The Montana Free Press series Keeping the Kids, supported by a data fellowship through the USC Annenberg Center for Health Journalism, explores the available data and highlights examples of local solutions around the state. This article focuses on MTFP’s analysis of the available data and some of the factors contributing to racial disproportionality in foster care. 

This story was originally published by Montana Free Press at montanafreepress.org.


In light of the 2023 U.S. Supreme Court decision that upheld the Indian Child Welfare Act, and as a reckoning with the traumatic legacy of federal Indian boarding schools continues to spread, more attention is being paid nationwide and in Montana to the existential threat that the removal of Native American children from their families poses to Native American communities. 

It’s not clear, however, how that growing awareness might change one of the defining characteristics of Montana’s foster care system. As the available data documents, Native American children in Montana have long been and remain dramatically overrepresented in foster care, and are separated from their families at a significantly higher rate than white children. Child welfare experts say that pattern is devastating for many parents, children and tribal nations, but difficult to change.

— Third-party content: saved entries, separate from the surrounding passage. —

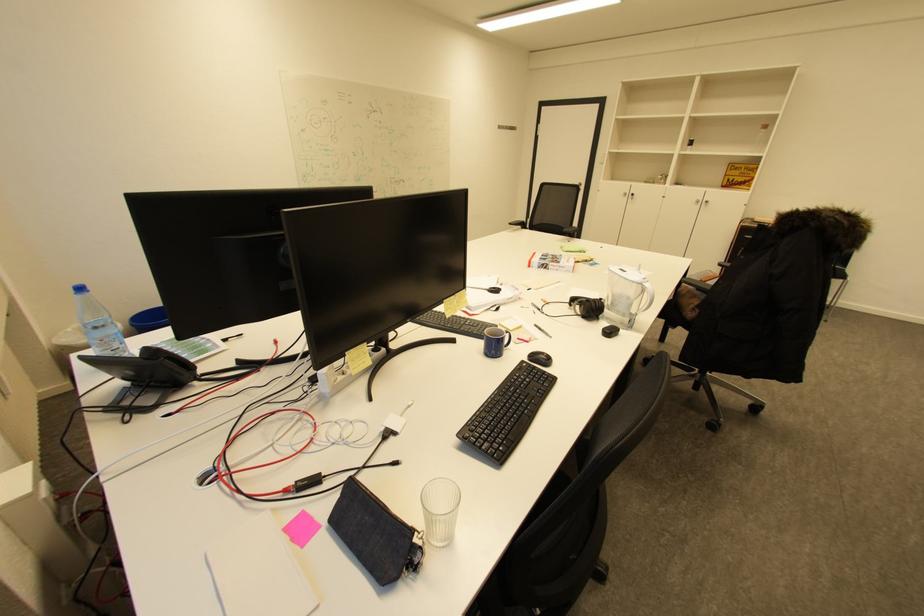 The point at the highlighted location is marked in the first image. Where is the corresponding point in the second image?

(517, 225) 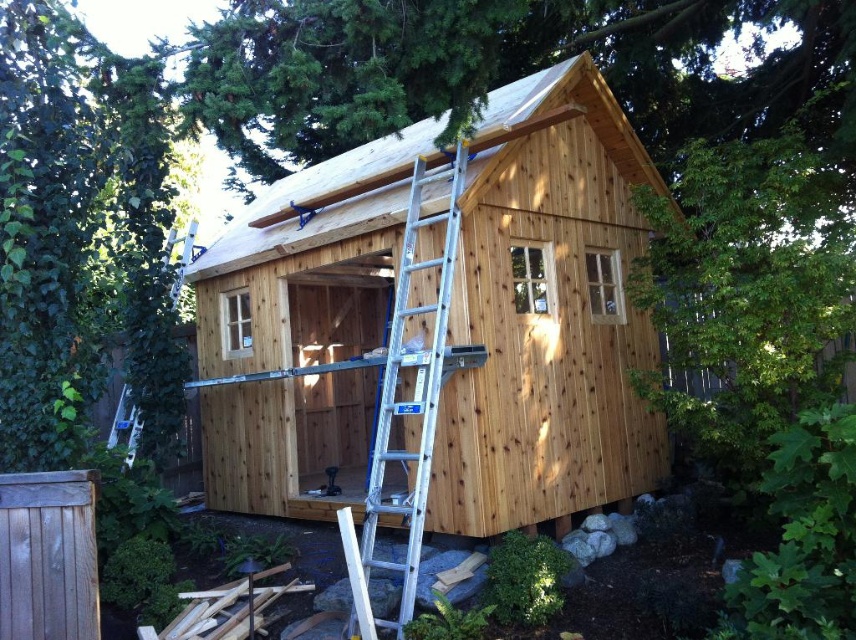 Question: Which object is positioned farthest from the natural wood cabin at center?

Choices:
 (A) silver aluminum ladder at center
 (B) natural wood roof at upper center

Answer: (B)

Question: Which of the following is the farthest from the observer?

Choices:
 (A) (289, 280)
 (B) (417, 353)

Answer: (A)

Question: Which is farther from the natural wood cabin at center?

Choices:
 (A) silver aluminum ladder at center
 (B) natural wood roof at upper center

Answer: (B)

Question: Does natural wood cabin at center have a lesser width compared to silver aluminum ladder at center?

Choices:
 (A) yes
 (B) no

Answer: (B)

Question: Is natural wood cabin at center bigger than silver aluminum ladder at center?

Choices:
 (A) yes
 (B) no

Answer: (A)

Question: In this image, where is natural wood roof at upper center located relative to silver aluminum ladder at center?

Choices:
 (A) left
 (B) right

Answer: (A) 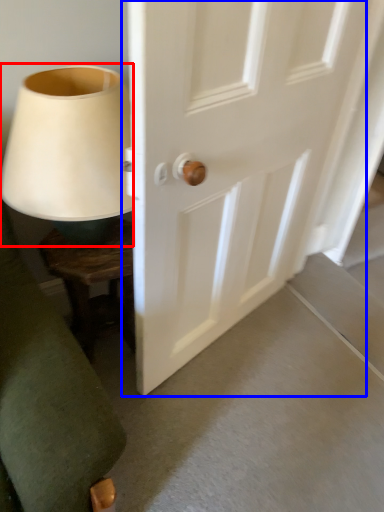 Question: Which object appears farthest to the camera in this image, table lamp (highlighted by a red box) or door (highlighted by a blue box)?

Choices:
 (A) table lamp
 (B) door

Answer: (A) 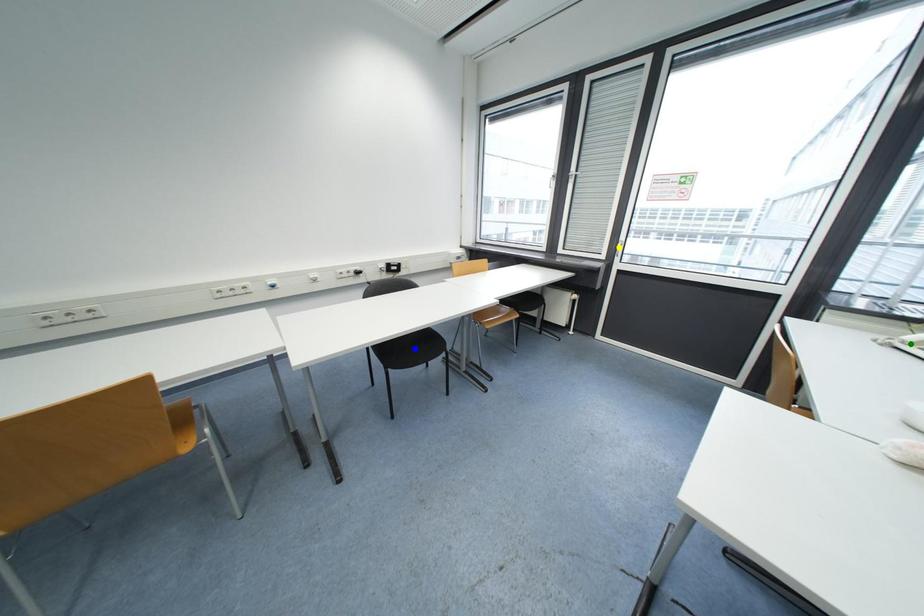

In cases handled most often by the state, but sometimes by tribal authorities, Native children are involved in out-of-home foster care placements at roughly five times the rate of white children, according to a Montana Free Press analysis of federal data collected between 2012 and 2021, the most recent decade for which data is available. During that span, the recorded number of children in Montana’s end-of-year foster care caseload ranged from a 2012 low of 1,937 to a 2018 high of 3,946. 

Among the states with the largest proportions of Native American citizens, Montana has one of the largest percentages of Native children in foster care, according to a 2023 analysis by the national research organization Child Trends. A review of 2021 state caseload data by the National Council of Juvenile and Family Court Judges recorded that Native Americans in Montana are more overrepresented in foster care than any other racial group in the state based on population.

Child welfare experts say the skewed number of Native children in foster care stems from both unequal access to economic opportunity and health care resources in Native communities and deeply rooted biases held by child protection authorities about what safe and stable families look like.

“We know that racism exists in child welfare systems, but it also is the creator of all the factors that bring families into the systems over time,” said Dr. Deana Around Him, a citizen of the Cherokee Nation and researcher at Child Trends. 

The racial gap in Montana is particularly striking when described at a smaller scale. While an average of roughly 9 out of 1,000 white children in Montana were in foster care over the last 10 years, Native children appeared at a much higher rate, with an average of 44 of every 1,000 spending time in the system, according to MTFP’s review of the available federal data.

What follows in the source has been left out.